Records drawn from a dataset
* * *

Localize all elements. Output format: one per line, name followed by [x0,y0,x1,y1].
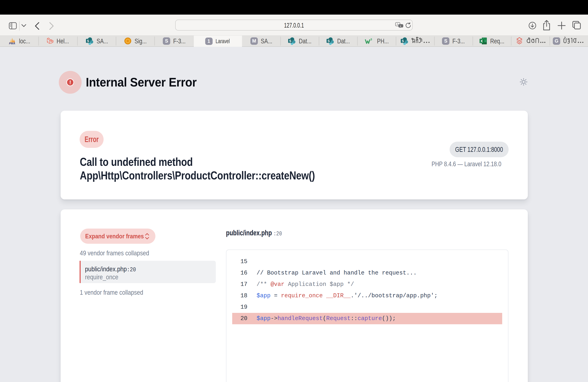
svg-text:S: S [87,39,89,43]
svg-text:PMA: PMA [9,42,15,45]
svg-text:S: S [402,39,404,43]
svg-text:x: x [400,25,401,27]
svg-text:X: X [480,39,483,43]
svg-text:S: S [289,39,291,43]
svg-text:3: 3 [370,38,372,41]
svg-text:A: A [397,23,399,26]
svg-text:S: S [328,39,330,43]
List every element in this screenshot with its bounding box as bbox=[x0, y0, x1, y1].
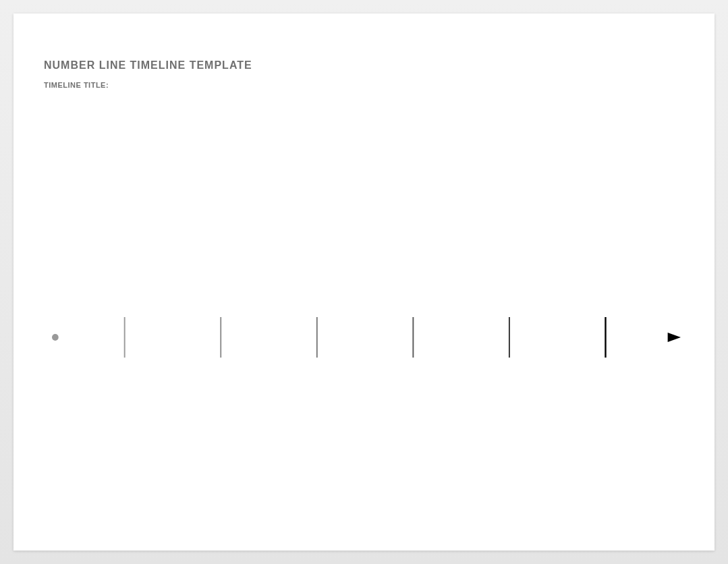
timeline-title-label: TIMELINE TITLE: bbox=[44, 81, 684, 89]
page-title: NUMBER LINE TIMELINE TEMPLATE bbox=[44, 59, 684, 72]
timeline bbox=[53, 310, 681, 364]
number-line-icon bbox=[53, 310, 681, 364]
svg-marker-2 bbox=[668, 333, 681, 342]
document-page: NUMBER LINE TIMELINE TEMPLATE TIMELINE T… bbox=[13, 13, 715, 551]
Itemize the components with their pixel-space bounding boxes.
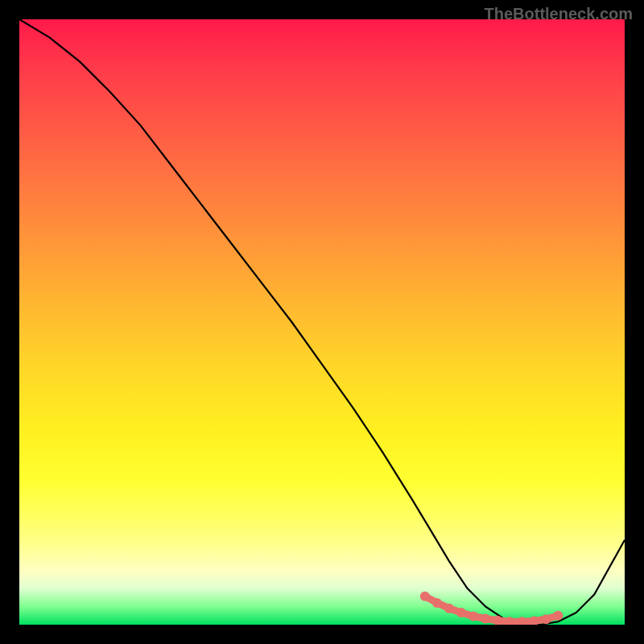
marker-dot [420, 592, 430, 601]
marker-dot [541, 614, 551, 624]
bottleneck-curve [19, 19, 625, 625]
marker-dot [469, 611, 478, 621]
marker-dot [444, 604, 454, 613]
plot-area [19, 19, 625, 625]
chart-svg [19, 19, 625, 625]
marker-dot [432, 598, 442, 608]
marker-dot [456, 608, 466, 617]
optimal-markers [420, 592, 563, 625]
marker-dot [481, 613, 490, 623]
watermark-text: TheBottleneck.com [485, 5, 633, 23]
marker-dot [553, 611, 563, 621]
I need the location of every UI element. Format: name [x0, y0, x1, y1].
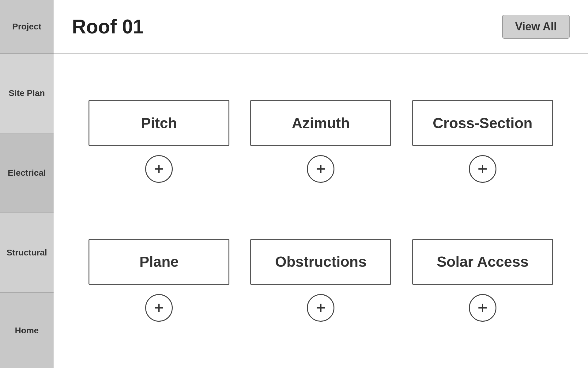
- main-content: Roof 01 View All Pitch + Azimuth + Cross…: [54, 0, 588, 368]
- card-label-solar-access: Solar Access: [437, 253, 529, 270]
- view-all-button[interactable]: View All: [502, 15, 570, 39]
- add-button-plane[interactable]: +: [145, 294, 173, 322]
- card-plane[interactable]: Plane: [89, 239, 229, 285]
- plus-icon-azimuth: +: [316, 160, 326, 178]
- plus-icon-obstructions: +: [316, 299, 326, 316]
- add-button-solar-access[interactable]: +: [469, 294, 496, 322]
- card-azimuth[interactable]: Azimuth: [250, 100, 391, 146]
- sidebar-label-home: Home: [15, 326, 39, 335]
- card-label-pitch: Pitch: [141, 115, 177, 132]
- add-button-pitch[interactable]: +: [145, 155, 173, 183]
- sidebar-label-project: Project: [12, 22, 41, 32]
- sidebar: Project Site Plan Electrical Structural …: [0, 0, 54, 368]
- sidebar-item-structural[interactable]: Structural: [0, 213, 54, 293]
- grid-area: Pitch + Azimuth + Cross-Section + P: [54, 54, 588, 368]
- card-solar-access[interactable]: Solar Access: [412, 239, 553, 285]
- grid-cell-solar-access: Solar Access +: [402, 239, 564, 322]
- add-button-azimuth[interactable]: +: [307, 155, 334, 183]
- sidebar-item-electrical[interactable]: Electrical: [0, 133, 54, 213]
- card-label-cross-section: Cross-Section: [433, 115, 532, 132]
- plus-icon-plane: +: [154, 299, 164, 316]
- grid-cell-cross-section: Cross-Section +: [402, 100, 564, 183]
- plus-icon-solar-access: +: [477, 299, 488, 316]
- card-obstructions[interactable]: Obstructions: [250, 239, 391, 285]
- plus-icon-pitch: +: [154, 160, 164, 178]
- header: Roof 01 View All: [54, 0, 588, 54]
- sidebar-label-electrical: Electrical: [8, 168, 46, 178]
- grid-cell-azimuth: Azimuth +: [240, 100, 401, 183]
- card-label-azimuth: Azimuth: [292, 115, 350, 132]
- add-button-cross-section[interactable]: +: [469, 155, 496, 183]
- sidebar-label-structural: Structural: [6, 248, 47, 258]
- sidebar-item-project[interactable]: Project: [0, 0, 54, 54]
- grid-cell-pitch: Pitch +: [78, 100, 240, 183]
- card-label-obstructions: Obstructions: [275, 253, 367, 270]
- card-cross-section[interactable]: Cross-Section: [412, 100, 553, 146]
- grid-cell-obstructions: Obstructions +: [240, 239, 401, 322]
- sidebar-item-site-plan[interactable]: Site Plan: [0, 54, 54, 133]
- page-title: Roof 01: [72, 15, 144, 38]
- card-label-plane: Plane: [139, 253, 179, 270]
- sidebar-label-site-plan: Site Plan: [9, 88, 45, 98]
- sidebar-item-home[interactable]: Home: [0, 293, 54, 368]
- plus-icon-cross-section: +: [477, 160, 488, 178]
- grid-cell-plane: Plane +: [78, 239, 240, 322]
- card-pitch[interactable]: Pitch: [89, 100, 229, 146]
- add-button-obstructions[interactable]: +: [307, 294, 334, 322]
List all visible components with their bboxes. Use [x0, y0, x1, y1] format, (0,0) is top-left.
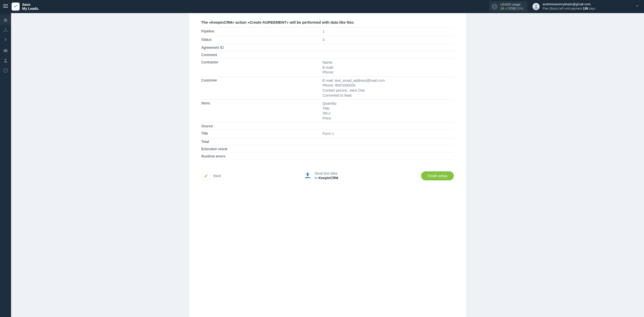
row-label: Execution result	[201, 147, 323, 151]
leads-usage-chip[interactable]: i LEADS usage: 24 of 5'000 (0%)	[489, 1, 528, 12]
main-panel: The «KeepinCRM» action «Create AGREEMENT…	[189, 13, 466, 317]
nav-briefcase[interactable]	[0, 45, 11, 55]
row-label: Pipeline	[201, 29, 323, 34]
table-row: CustomerE-mail: test_email_address@mail.…	[201, 77, 454, 100]
row-value: Form 1	[323, 131, 454, 136]
pencil-icon	[201, 171, 211, 181]
nav-home[interactable]	[0, 15, 11, 25]
table-row: Source	[201, 123, 454, 130]
info-icon: i	[492, 4, 498, 10]
row-value	[323, 53, 454, 57]
row-label: Customer	[201, 78, 323, 98]
app-header: SaveMy Leads. i LEADS usage: 24 of 5'000…	[0, 0, 644, 13]
table-row: Comment	[201, 51, 454, 59]
svg-point-4	[5, 28, 6, 29]
svg-point-5	[4, 31, 5, 32]
logo[interactable]: SaveMy Leads.	[12, 3, 39, 11]
sidebar: ?	[0, 13, 11, 317]
svg-rect-2	[3, 7, 8, 8]
svg-point-3	[535, 5, 537, 7]
account-menu[interactable]: andrewsavemyleads@gmail.com Plan |Basic|…	[533, 2, 595, 11]
nav-account[interactable]	[0, 55, 11, 65]
row-value: Name: E-mail: Phone:	[323, 60, 454, 75]
table-row: Status3	[201, 36, 454, 44]
account-text: andrewsavemyleads@gmail.com Plan |Basic|…	[543, 2, 595, 11]
table-row: TitleForm 1	[201, 130, 454, 138]
avatar-icon	[533, 3, 540, 10]
panel-title: The «KeepinCRM» action «Create AGREEMENT…	[201, 20, 454, 24]
upload-icon	[304, 172, 311, 180]
back-button[interactable]: Back	[201, 171, 221, 181]
usage-text: LEADS usage: 24 of 5'000 (0%)	[501, 3, 524, 11]
chevron-down-icon[interactable]	[635, 4, 639, 9]
table-row: Execution result	[201, 145, 454, 153]
nav-help[interactable]: ?	[0, 65, 11, 75]
logo-badge	[12, 3, 20, 11]
row-value: Quantity: Title: SKU: Price:	[323, 101, 454, 121]
row-value: 1	[323, 29, 454, 34]
row-label: Runtime errors	[201, 154, 323, 158]
row-value	[323, 124, 454, 128]
row-label: Total	[201, 140, 323, 144]
svg-rect-1	[3, 6, 8, 6]
row-label: Comment	[201, 53, 323, 57]
table-row: Runtime errors	[201, 153, 454, 160]
send-test-label: Send test data to KeepinCRM	[314, 171, 338, 180]
svg-text:?: ?	[5, 69, 7, 72]
row-label: Title	[201, 131, 323, 136]
menu-toggle[interactable]	[0, 0, 11, 13]
row-label: Agreement ID	[201, 46, 323, 50]
send-test-button[interactable]: Send test data to KeepinCRM	[304, 171, 338, 180]
svg-point-7	[5, 59, 7, 60]
finish-setup-button[interactable]: Finish setup	[421, 171, 454, 180]
svg-rect-0	[3, 4, 8, 5]
row-label: Contractor	[201, 60, 323, 75]
svg-point-6	[7, 31, 8, 32]
hamburger-icon	[3, 4, 8, 10]
table-row: Agreement ID	[201, 44, 454, 51]
row-value	[323, 147, 454, 151]
logo-text: SaveMy Leads.	[22, 3, 39, 11]
svg-rect-10	[305, 177, 310, 178]
row-value: 3	[323, 37, 454, 43]
row-value: E-mail: test_email_address@mail.com Phon…	[323, 78, 454, 98]
data-table: Pipeline1Status3Agreement IDCommentContr…	[201, 27, 454, 160]
nav-billing[interactable]	[0, 35, 11, 45]
table-row: ItemsQuantity: Title: SKU: Price:	[201, 100, 454, 123]
row-value	[323, 140, 454, 144]
table-row: Pipeline1	[201, 28, 454, 36]
nav-connections[interactable]	[0, 25, 11, 35]
table-row: ContractorName: E-mail: Phone:	[201, 59, 454, 77]
row-value	[323, 154, 454, 158]
row-label: Items	[201, 101, 323, 121]
back-label: Back	[213, 174, 221, 178]
row-value	[323, 46, 454, 50]
row-label: Source	[201, 124, 323, 128]
row-label: Status	[201, 37, 323, 43]
table-row: Total	[201, 138, 454, 145]
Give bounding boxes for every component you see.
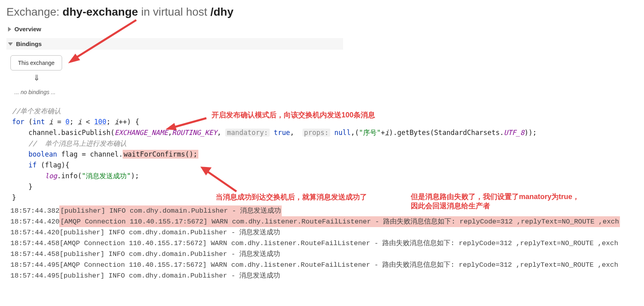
this-exchange-box[interactable]: This exchange xyxy=(10,55,62,70)
bindings-body: This exchange ⇓ ... no bindings ... xyxy=(6,51,638,101)
exchange-name: dhy-exchange xyxy=(63,6,138,18)
overview-title: Overview xyxy=(14,26,41,32)
log-line: 18:57:44.420 [AMQP Connection 110.40.155… xyxy=(10,216,644,227)
double-down-arrow-icon: ⇓ xyxy=(10,70,63,83)
log-line: 18:57:44.495 [AMQP Connection 110.40.155… xyxy=(10,260,644,270)
title-prefix: Exchange: xyxy=(6,6,63,18)
code-block: //单个发布确认 for (int i = 0; i < 100; i++) {… xyxy=(0,104,644,205)
overview-toggle[interactable]: Overview xyxy=(6,23,343,35)
caret-down-icon xyxy=(8,42,13,46)
bindings-toggle[interactable]: Bindings xyxy=(6,38,343,50)
title-middle: in virtual host xyxy=(138,6,210,18)
log-line: 18:57:44.382 [publisher] INFO com.dhy.do… xyxy=(10,205,644,216)
log-line: 18:57:44.495 [publisher] INFO com.dhy.do… xyxy=(10,270,644,281)
log-output: 18:57:44.382 [publisher] INFO com.dhy.do… xyxy=(0,205,644,284)
caret-right-icon xyxy=(8,27,11,32)
log-line: 18:57:44.458 [publisher] INFO com.dhy.do… xyxy=(10,249,644,260)
page-title: Exchange: dhy-exchange in virtual host /… xyxy=(0,0,644,22)
vhost-name: /dhy xyxy=(210,6,234,18)
bindings-title: Bindings xyxy=(16,40,42,47)
log-line: 18:57:44.458 [AMQP Connection 110.40.155… xyxy=(10,238,644,249)
no-bindings-text: ... no bindings ... xyxy=(10,83,638,99)
log-line: 18:57:44.420 [publisher] INFO com.dhy.do… xyxy=(10,227,644,238)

* * *

Activity.
Within the data, tally each line containing the string "Source". Answer with the number by itself.

Written solution.
2